Dans le secteur maritime, le temps est une ressource critique. Face aux lenteurs judiciaires qui peuvent paralyser les opérations commerciales, la Communauté des acteurs portuaires du Sénégal a décidé de changer de paradigme. Une démarche concrète vient d’être actée pour préserver la fluidité des échanges et maintenir la compétitivité de l’infrastructure dakaroise.
Cette nouvelle approche prend la forme d’un Comité national de médiation maritime et portuaire. Selon les informations rapportées par Sud Quotidien, ce dispositif marque un tournant dans la gestion des différends au sein du port de Dakar. Désormais, les professionnels du secteur privilégieront le règlement à l’amiable plutôt que le recours systématique à la justice.
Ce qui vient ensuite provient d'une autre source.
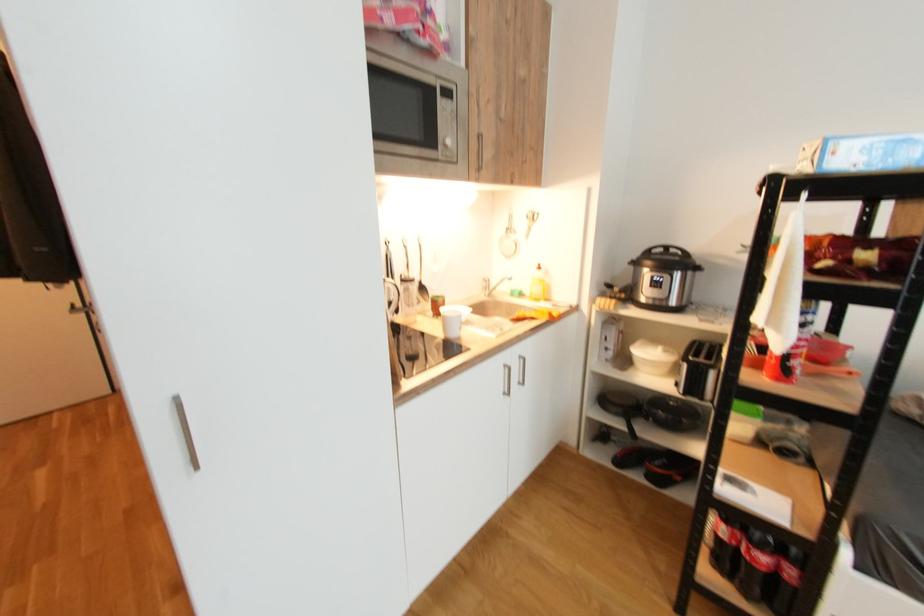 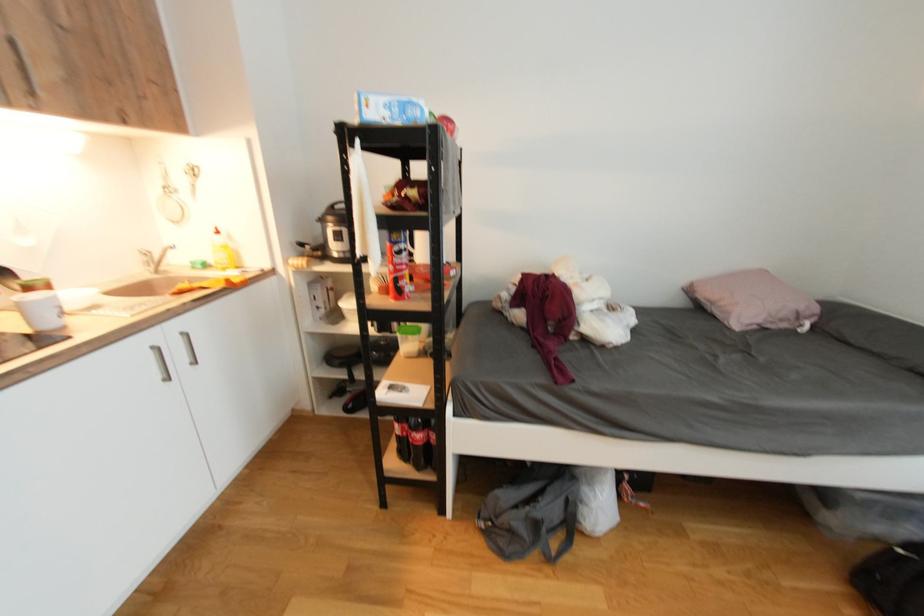 Question: The camera is either moving clockwise (left) or counter-clockwise (right) around the object. The first image is from the beginning of the video and the second image is from the end. Is the camera moving left or right when shooting the video?

Choices:
 (A) Left
 (B) Right

Answer: (A) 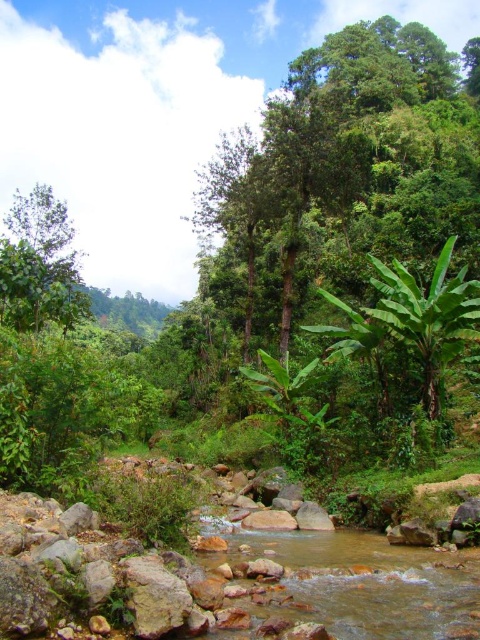 Between green leafy tree at center and green leafy tree at left, which one appears on the right side from the viewer's perspective?

green leafy tree at center

Where is `green leafy tree at center`? The height and width of the screenshot is (640, 480). green leafy tree at center is located at coordinates (348, 168). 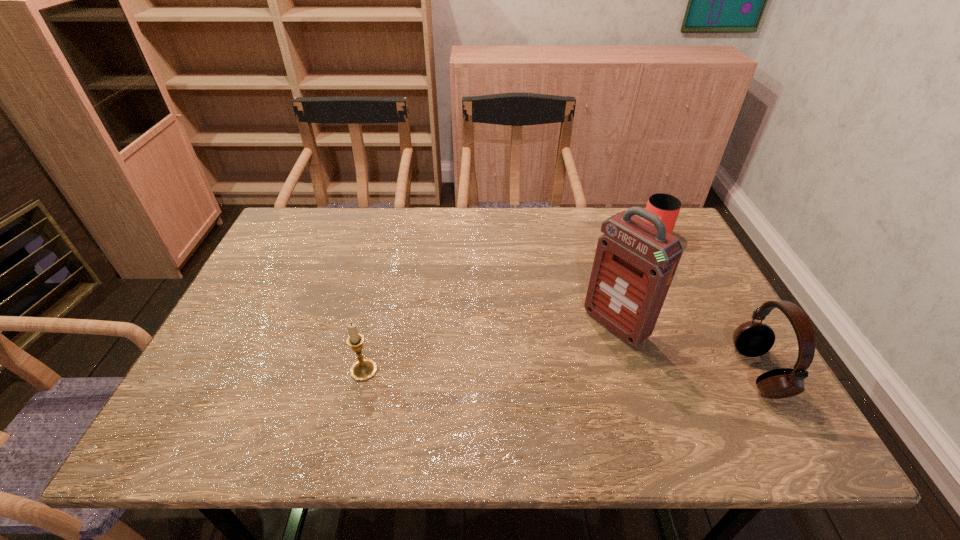 Where is `headset that is at the right edge`? headset that is at the right edge is located at coordinates (752, 339).

Find the location of a particular element. cup at the right edge is located at coordinates (667, 207).

The height and width of the screenshot is (540, 960). I want to click on object located in the far right corner section of the desktop, so click(x=667, y=207).

Locate an element on the screen. The width and height of the screenshot is (960, 540). object that is at the near right corner is located at coordinates (752, 339).

At what (x,y) coordinates should I click in order to perform the action: click on vacant space at the far edge of the desktop. Please return your answer as a coordinate pair (x, y). Looking at the image, I should click on click(557, 221).

This screenshot has height=540, width=960. What are the coordinates of `free spot at the near edge of the desktop` in the screenshot? It's located at (287, 391).

The width and height of the screenshot is (960, 540). Find the location of `vacant space at the left edge`. vacant space at the left edge is located at coordinates (240, 301).

Where is `free space at the right edge of the desktop`? free space at the right edge of the desktop is located at coordinates (702, 335).

In the image, there is a desktop. Where is `free space at the far left corner`? This screenshot has height=540, width=960. free space at the far left corner is located at coordinates (320, 215).

Locate an element on the screen. This screenshot has height=540, width=960. vacant area between the cup and the leftmost object is located at coordinates (510, 303). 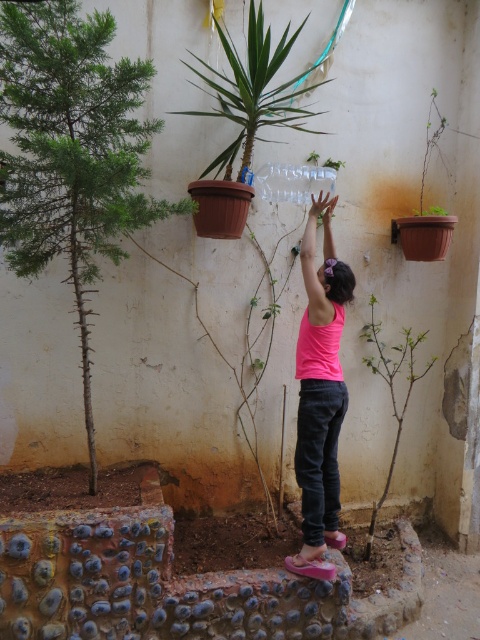 You are standing in the garden and want to locate the green spiky tree at lower left. What are the coordinates where you should look?

The green spiky tree at lower left is located at coordinates point (72, 152).

You are standing in the garden and want to locate the point at coordinates (x=72, y=152). According to the scene description, which object is this point located on?

The point at coordinates (x=72, y=152) is located on the green spiky tree at lower left. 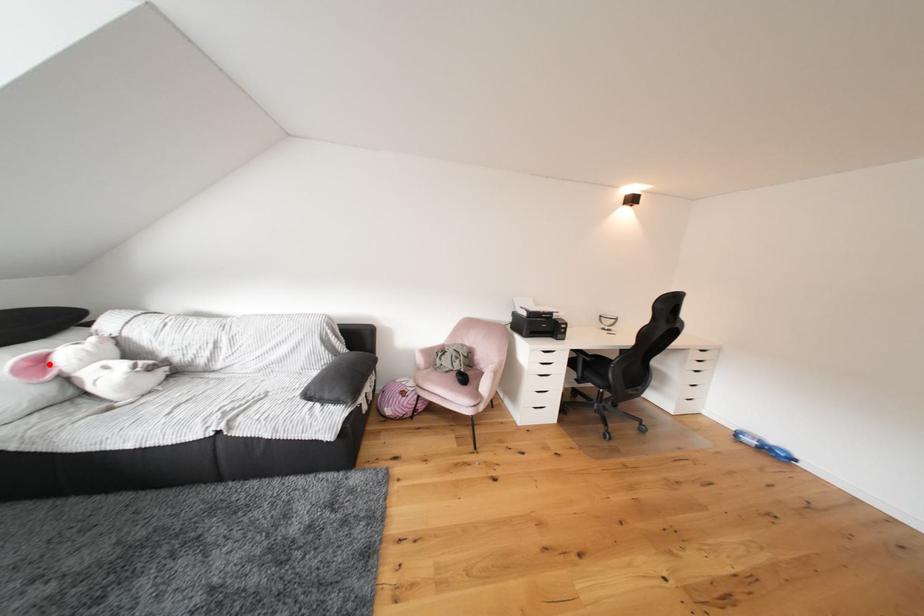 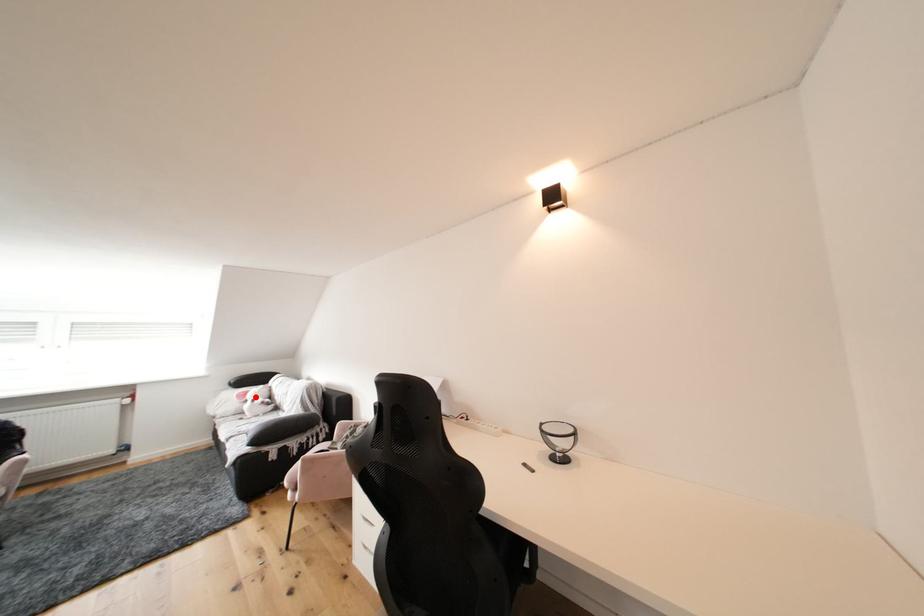 I am providing you with two images of the same scene from different viewpoints. A red point is marked on the first image and another point is marked on the second image. Is the marked point in image1 the same physical position as the marked point in image2?

Yes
Le constat à l’origine de cette initiative repose sur la nature même des procédures judiciaires. « Lorsqu’un conflit arrive devant la justice, il y a toujours un vainqueur et un vaincu, et les relations se dégradent durablement », explique Amadou Massar Sarr, coordonnateur du nouveau comité. L’objectif affiché est d’instaurer un cadre de dialogue apaisé pour trouver des solutions consensuelles permettant aux entreprises de poursuivre leurs activités communes.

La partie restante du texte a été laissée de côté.